Dem Vorbringen der Mängelrüge zuwider liegt schließlich in den Ausführungen des Urteils, der Fußgänger sei 'vorschriftsmäßig' am linken Fahrbahnrand dem Beschwerdeführer entgegengekommen und dort, als er das Moped des Beschwerdeführers wahrgenommen habe, weitergegangen, sowie in der weiteren Urteilsannahme, der Fußgänger sei nicht auf das Bankett hinausgetreten (S. 79), kein innerer Widerspruch der Begründung betreffend Aussprüche über entscheidende Tatsachen (§ 270 Abs. 2 Z. 4 und 5 StPO) im Sinne des Nichtigkeitsgrundes der Z. 5 des § 281 Abs. 1 StPO Denn die Beantwortung der Frage, ob sich der Fußgänger, der gemäß § 76 Abs. 1 StVO. mangels Vorhandenseins von Gehsteigen oder Gehwegen grundsätzlich das Bankett zu benützen gehabt hätte, jedoch auf der Fahrbahn ging, vorschriftsmäßig verhalten hat oder nicht, stellt keine Tatfrage, sondern eine Rechtsfrage dar; der behauptete Widerspruch des Urteils bei deren Lösung kann schon deshalb nicht den erwähnten Nichtigkeitsgrund verwirklichen. Die Mängelrüge erweist sich daher zur Gänze als unbegründet.

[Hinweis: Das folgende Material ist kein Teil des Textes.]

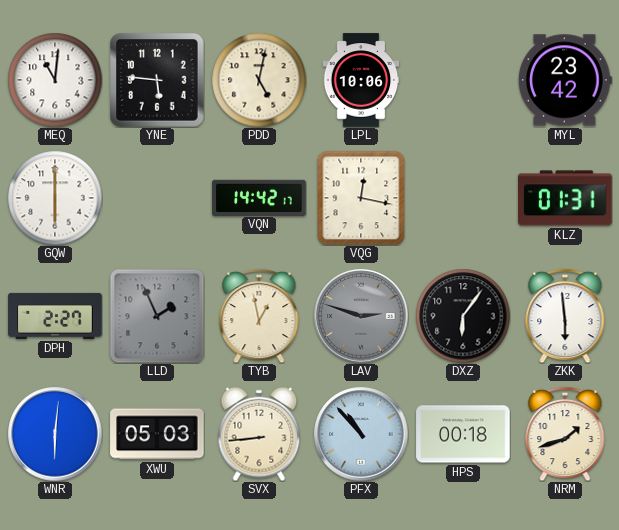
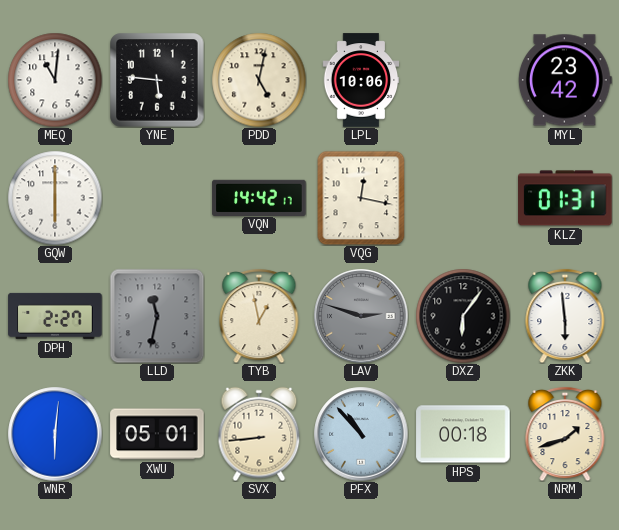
LLD: 1:56 -> 11:32
XWU: 05:03 -> 05:01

Nicht gesetzmäßig ausgeführt ist die der Sache nach auf den Nichtigkeitsgrund der Z. 9 lit. a des § 281 Abs. 1

StPO gestützte Rechtsrüge, soweit sie die erstgerichtlichen Feststellungen ausdrücklich als unrichtig bezeichnet und neuerlich davon ausgeht, daß der Fußgänger plötzlich in die Fahrspur des Beschwerdeführers getorkelt sei, weil sie solcherart nicht den festgestellten Sachverhalt mit dem darauf angewendeten Gesetz vergleicht.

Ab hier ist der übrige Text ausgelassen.